You can find beauty supplements anywhere from the grocery store, pharmacy, beauty retailers, and even social media. They come packaged in gummy form, skincare capsules, smoothie powders and more. But are they healthy, safe, and worth the cost? First, it’s important to know that vitamins and supplements are not FDA-approved. According to FDA consumer reports, dietary supplements are only regulated as a food by the FDA and not drugs. Supplements are a part of a multibillion-dollar industry, so they must work if they’re so in demand, right? Well, not necessarily. Just like those diet teas, a lot of brands make promises they can’t live up to and it’s perfectly legal. Naturally, consumers want clearer skin, healthier nails and hair, and as long as that’s true in society, people will pay for it.
Some organic beauty supplements create unique ingredients and formulations and then there are the brands that clone popular products and retail at a lower cost.
So, What’s the Takeaway?
Nothing compares to a healthy lifestyle. A balanced diet, hydration, and exercise cannot be replaced with a miracle supplement.
Many of these beauty supplements won’t harm you, but there may be risks for allergies. For instance, some people have reactions to biotin – a common ingredient in hair, skin, and nail supplements. Always check the ingredients, and start slow with any new supplement.
Beware of taking an excessive dose of any vitamin. According to the National Center for Biotechnology Information (NCBI), supplemental vitamin D helps prevent many diseases, however, taking beyond what is recommended can potentially cause harm. Some vitamins can be toxic at high levels, so be sure to read the labels and do your research.

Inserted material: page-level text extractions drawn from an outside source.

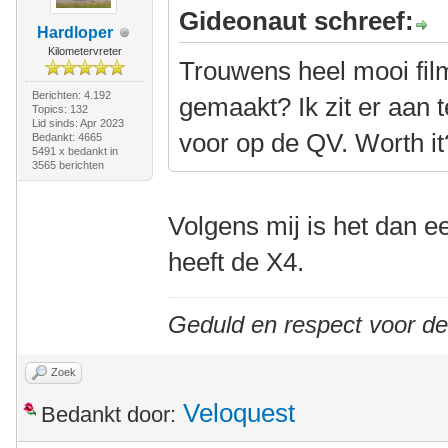
Gideonaut schreef:
Hardloper
Kilometervreter
Trouwens heel mooi film
Berichten: 4.192
gemaakt? Ik zit er aan
Topics: 132
Lid sinds: Apr 2023
voor op de QV. Worth it
Bedankt: 4665
5491 x bedankt in
3565 berichten
Volgens mij is het dan 
heeft de X4.
Geduld en respect voor d
Zoek
Veloquest
Bedankt door: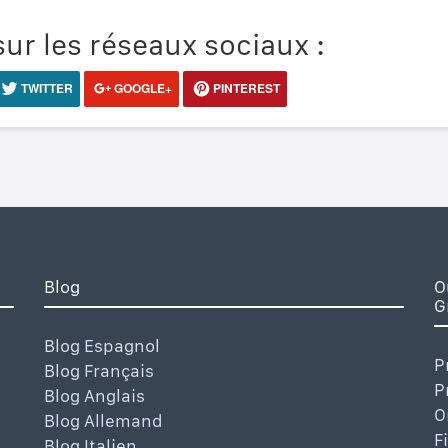
ur les réseaux sociaux :
TWITTER
GOOGLE+
PINTEREST
Blog
O
G
Blog Espagnol
P
Blog Français
P
Blog Anglais
O
Blog Allemand
F
Blog Italien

But, does that make them worth the money? Beauty supplements can range anywhere from $10 per month to well over $80 per month. Overall, there isn’t enough research to make any actual claims. While some people rave about the benefits of beauty supplements, they are also willing to invest money and time on skincare and a healthy diet. Moisturizers, SPF, and other methods like proper nutrition may be causing the change they’re seeing.
The thing is, most beauty supplements are just multivitamins with a more alluring label. This means they aren’t necessary for achieving a healthy body or healthy skin unless you are actually deficient. With that said, beauty supplements don’t need to be avoided at all costs. If something catches your eye, just look into it. Do your research before putting something in your body.
Find companies that share their ingredients and nutritional facts clearly. You want actual research and studies that show results, not just before and after photos. If a brand was created by medical experts, even better. You want credible people and sources behind the product.
Based on research, dermatologists, and other experts, the consensus is pretty similar. Beauty supplements aren’t always necessary, but they also usually aren’t harmful. For those searching for a supplement to help with acne, sun damage, or aging, you can get some benefits from beauty supplements; just don’t get your expectations high for fast results. It may take up to 3 months to see a difference – if at all.